The HTTP(Hyper Text Transfer Protocol) is a protocol that is responsible communication between web servers & clients. The client makes a HTTP request to a server. The server then returns a response to the client.
When you visit a website, your browser make many requests to the server in the background. You can view these requests in the Chrome browser by clicking on the Network tab in Chrome Dev Tools. For example, in the image below, we can see that 35 requests were made when loading Wikipedia.
Learning about how HTTP requests allows us to optimise our server to better respond to HTTP requests.
In HTTP, every request consists of a request line, headers and optionally, a body.
The request line is the first line in the request message. It indicates the type of method, a URL address and the HTTP version number.
GET https://www.google.com/ HTTP/1.1
HTTP headers are used to send additional parameters along with the request or response. Each HTTP header is made up of a name and a value.

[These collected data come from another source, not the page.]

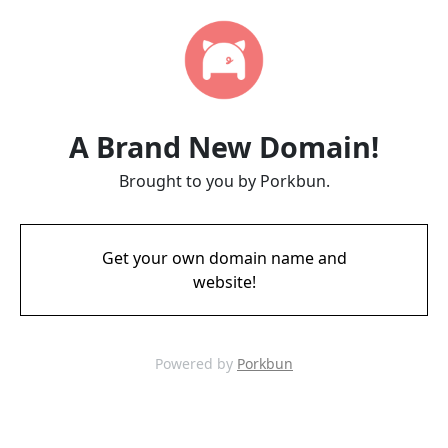
A Brand New Domain!
Brought to you by Porkbun.
Get your own domain name and
website!
Powered by
Porkbun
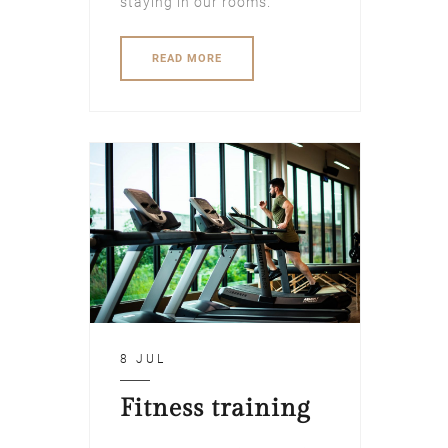
staying in our rooms.
READ MORE
8 JUL
Fitness training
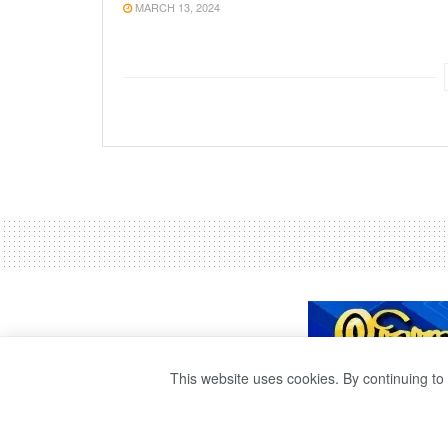
MARCH 13, 2024
This website uses cookies. By continuing to 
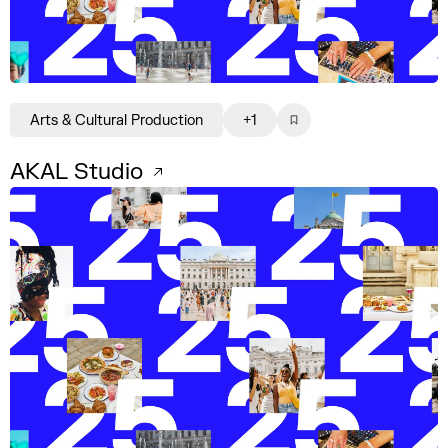
Arts & Cultural Production
+1
AKAL Studio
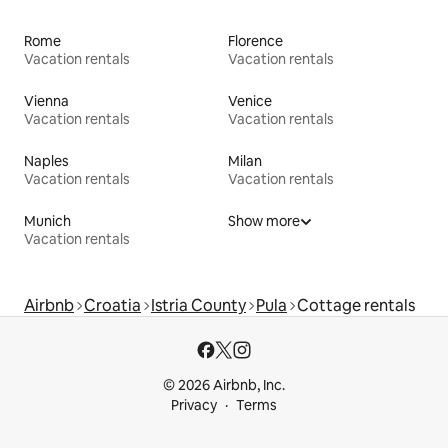
Rome
Florence
Vacation rentals
Vacation rentals
Vienna
Venice
Vacation rentals
Vacation rentals
Naples
Milan
Vacation rentals
Vacation rentals
Munich
Show more
Vacation rentals
Airbnb
Croatia
Istria County
Pula
Cottage rentals
© 2026 Airbnb, Inc.
Privacy
Terms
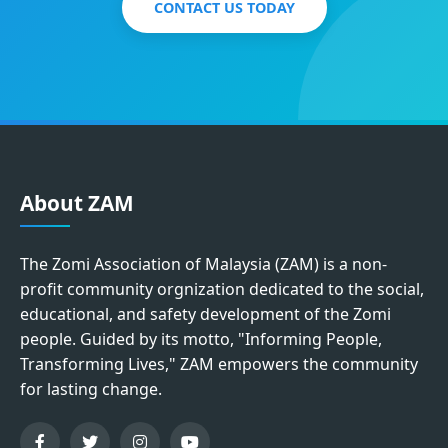
CONTACT US TODAY
About ZAM
The Zomi Association of Malaysia (ZAM) is a non-
profit community orgnization dedicated to the social,
educational, and safety development of the Zomi
people. Guided by its motto, "Informing People,
Transforming Lives," ZAM empowers the community
for lasting change.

Example of a request header:
Host: abc.com User-Agent: Chrome/5.0 (Windows 10) Accept-Language: fr, de
In the above example, you’re submitting a GET request to the abc.com host for a specific resource in French or German on the Chrome browser.
Example of a response header:
Date: Tue, 24 Jan 2023 12:30:12 GMT Server: Apache/2.2.14 (Win32) Last-Modified: Wed, 22 Jul 2022 19:15:56 GMT Content-Length: 50 Content-Type: text/html Connection: Closed</code.
The response header tells us what web server and OS the host uses. If you’re requesting a file, the header will also show information about its latest modification date, the length and content type of the file. The final line indicates that the connection is closed since the request is complete.
The message contains the data that you’re either sending or receiving, depending the request method used. For example, if you're requesting a HTML file with the GET method, the request may look like this:
Date: Tue, 24 Jan 2023 12:30:12 GMT Server: Apache/2.2.14 (Win32) Last-Modified: Wed, 22 Jul 2022 19:15:56 GMT Content-Length: 50 Content-Type: text/html Connection: Closed</code. <!DOCTYPE html> <html> <head> <title>Title of the document</title> </head> <body> The content of the document...... </body> </html>
The body of a HTTP request or repsonse comes right after the header.
Now that we have learnt about how a HTTP request or response is made, it's time to take a look at different HTTP methods. Some commonly used HTTP methods are:
|GET||retreive data from server||loading a HTML page, JSON data, images, etc.|
|POST||submit data to the server||submitting contact form|
|PUT||update data that is already on ther server||editing a blog post|
|DELETE||delete data from the server||deleting a file|
Every HTTP response message contains a HTTP status code, which tells us about the result of the request. Responses can be classified into five groups:
|100 – 199||Informational|
|200 – 299||Successful|
|300 – 399||Redirection|
|400 – 499||Client Error|
|500 – 599||Server Error|
Common status codes:
|200 OK||Request successful|
|201 Created||Request successful & resource created|
|301 Moved Permanently||Location of requested resource has been moved to another URL|
|400 Bad Request||Client Error (eg. wrong request syntax)|
|401 Unauthorized||No valid authentication credentials for the requested resource|
|404 Not Found||Server cannot find requested resource|
|500 Internal Server Error||Server encountered something unexpected|
HTTPS (Hypertext Transfer Protocol Secure), in short, is the secure version of HTTP. It is not a separate protocol from HTTP. It is simply using TLS/SSL encryption over the HTTP protocol, which enables clients to safely transmit sensitive data to the server.
Any website, especially those that require login credentials, should use HTTPS. Modern web browsers such as Chrome and Firefox flag all non-HTTPS websites as not secure.